「さっきの作戦会議、あれで良かったのかねぇ」
機竜のシートに持たれながら、田辺は言った。
さっきの作戦会議は、竜騎士の視点から率直な意見を述べることに終始していた。
「己の役割は果たした」
相変わらずの調子でエリスは言った。
珍しく、姿を狭いコクピット内に自分の姿を立体表示している。
黒く長い髪、細くしなやかな身体、猫の耳と尻尾は余計として、
「お前を擬人化するとこうなるって感じだな」
「私の開発者の趣味だ」
「なんつーサブカルチャー……」
どんな開発者だろうか、などと田辺は考えてみるが、見当もつかなかった。
「次の作戦は偵察なんだよなぁ」
「推進器はエーテル型を予備に使う」
「旧型であることに救われたわけだ」
「この機竜は安定性を重視している。作られた当時はエーテル型推進器は信頼性に欠けていたのだ」
「まぁ、新しい技術なんてそんなもんだろ。さて、と俺はそろそろ、落ちるよ」
「作戦を放棄するつもりか」
「お前、これ以上、連続でやったら身がもたないぞ。
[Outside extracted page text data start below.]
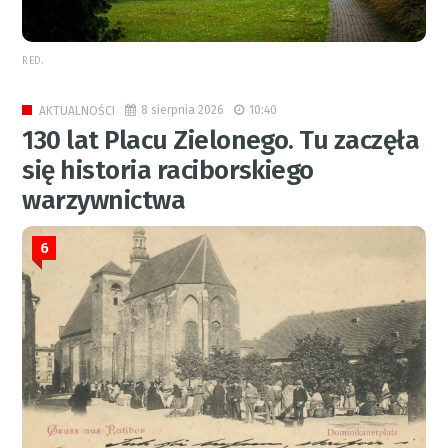
RED.
8 sierpnia 2026
10:40
AKTUALNOŚCI
130 lat Placu Zielonego. Tu zaczęła
się historia raciborskiego
warzywnictwa
6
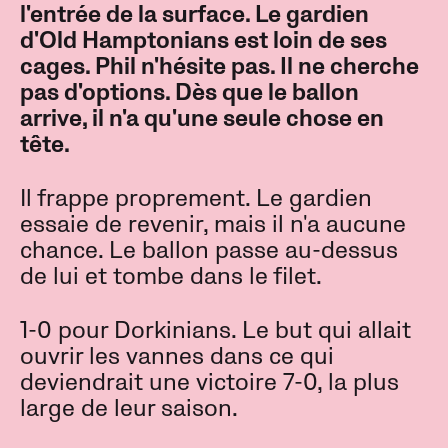
l'entrée de la surface. Le gardien
d'Old Hamptonians est loin de ses
cages. Phil n'hésite pas. Il ne cherche
pas d'options. Dès que le ballon
arrive, il n'a qu'une seule chose en
tête.
Il frappe proprement. Le gardien
essaie de revenir, mais il n'a aucune
chance. Le ballon passe au-dessus
de lui et tombe dans le filet.
1-0 pour Dorkinians. Le but qui allait
ouvrir les vannes dans ce qui
deviendrait une victoire 7-0, la plus
large de leur saison.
俺は人間だからな」
エリスが声をかける前に田辺の姿はコクピットから消える。
ログアウト。
「さすがに長時間はきっついなぁ」
ヘッドセットを外して、背後にある万年床に転がって、そのまま突っ伏す。
「そろそろ、誤魔化すにも限界があるか」
現実に戻れば、思考も現実に戻ってくる。
考えることは残高であったり、新しい仕事の事。
別に適当に死んでも良いよなぁ、とも思う。
新しく仕事見つけて、覚えて、金を稼ぐ必要性を感じていない。
守るべきものも、何か叶えたいこともない。
「……我ながら子どもだな」
あのエリスに聞かれたらなんて答えるだろうか。
「人間の子どもの方がしっかりしている」
「……!?」
「時間だ」
「ああ、そうか。じゃなくて、どうしてお前がいるんだよ」
「仮想情報空間のチャット技術の応用だ」
「そういや、立体表示のディスプレイも繋げていたっけか」
Webカメラは平面ディスプレイの上に付いている。
起き上がった彼の真正面にある。
当然、彼のだらしない格好から、散らかった部屋まで見えているはずだ。
だが、エリスはそれを気にすることもなく、話を続ける。